Multi-Point Alignment System

The driver includes an alignment engine based on Singular Value Decomposition (SVD). This system fits a mathematical model of the mount to observed star positions.

How it Works

The alignment process solves the Orthogonal Procrustes Problem: finding a rotation matrix \(R\) that maps “sky” unit vectors \(\{s_i\}\) to “mount” (encoder) unit vectors \(\{m_i\}\).

The driver minimizes the squared error: $\(\text{minimize} \sum w_i \| R s_i - m_i \|^2\)$

Characteristics

• Robustness: Handles \(N \ge 2\) points and is mathematically stable.

• RMS Feedback: Calculates the Root Mean Square (RMS) Error in arcseconds.

• Local Bias: Allows weighting points near the current position to compensate for local mechanical errors.

Operation

1. Initial Alignment

1. Set Coord Set Mode to SYNC.

2. Center a star in the eyepiece or camera.

3. Issue a Sync command from the client software.

4. Repeat for 2-3 stars distributed across the sky.

2. Refinement

You can add points throughout a session.

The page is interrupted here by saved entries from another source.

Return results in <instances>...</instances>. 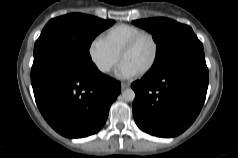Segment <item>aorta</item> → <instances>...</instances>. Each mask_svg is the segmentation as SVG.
<instances>
[{"instance_id": "762f6f07", "label": "aorta", "mask_w": 238, "mask_h": 158, "mask_svg": "<svg viewBox=\"0 0 238 158\" xmlns=\"http://www.w3.org/2000/svg\"><path fill=\"white\" fill-rule=\"evenodd\" d=\"M122 97L125 101H133L135 98V92L132 89H125L122 92Z\"/></svg>"}]
</instances>
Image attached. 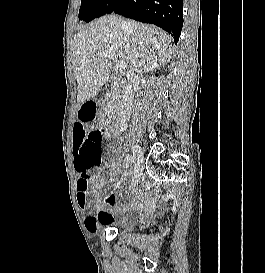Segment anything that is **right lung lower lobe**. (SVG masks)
<instances>
[{
    "instance_id": "1",
    "label": "right lung lower lobe",
    "mask_w": 265,
    "mask_h": 273,
    "mask_svg": "<svg viewBox=\"0 0 265 273\" xmlns=\"http://www.w3.org/2000/svg\"><path fill=\"white\" fill-rule=\"evenodd\" d=\"M110 13L151 23L179 40L183 26V0H118Z\"/></svg>"
}]
</instances>
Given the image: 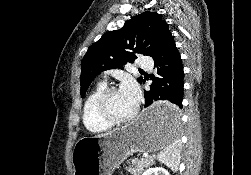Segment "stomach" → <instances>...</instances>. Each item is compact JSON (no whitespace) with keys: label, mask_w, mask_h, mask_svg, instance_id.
<instances>
[{"label":"stomach","mask_w":251,"mask_h":175,"mask_svg":"<svg viewBox=\"0 0 251 175\" xmlns=\"http://www.w3.org/2000/svg\"><path fill=\"white\" fill-rule=\"evenodd\" d=\"M178 106L156 105L144 109L130 125L119 127L107 135H84L78 139L72 151L74 175H112L115 167L128 155L139 151V154H152L165 147L167 141H177L178 123L181 114H169L178 111Z\"/></svg>","instance_id":"obj_1"}]
</instances>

Performing a Sync after a plate solve will update the model.

3. Grid Thinning

To maintain sky coverage, the driver uses a grid-based algorithm:

• The sky is divided into 15° x 15° sectors.

• Each sector holds a maximum of 2 points.

• If a sector is full, the driver keeps the points with the lowest residuals.

4. Model Complexity

The complexity scales with the number of points:

• 1-2 Stars: Rotation only (SVD).

• 3-5 Stars: 4-parameter model (Rotation + Zero Point Offsets).

• 6+ Stars: 6-parameter geometric model, compensating for:

  • Cone Error (\(CH\)): Non-perpendicularity between OTA and Dec axis.

  • NP (\(NP\)): Non-perpendicularity between axes.

  • Altitude Index (\(ID\)): Zero-point offset in the Altitude axis.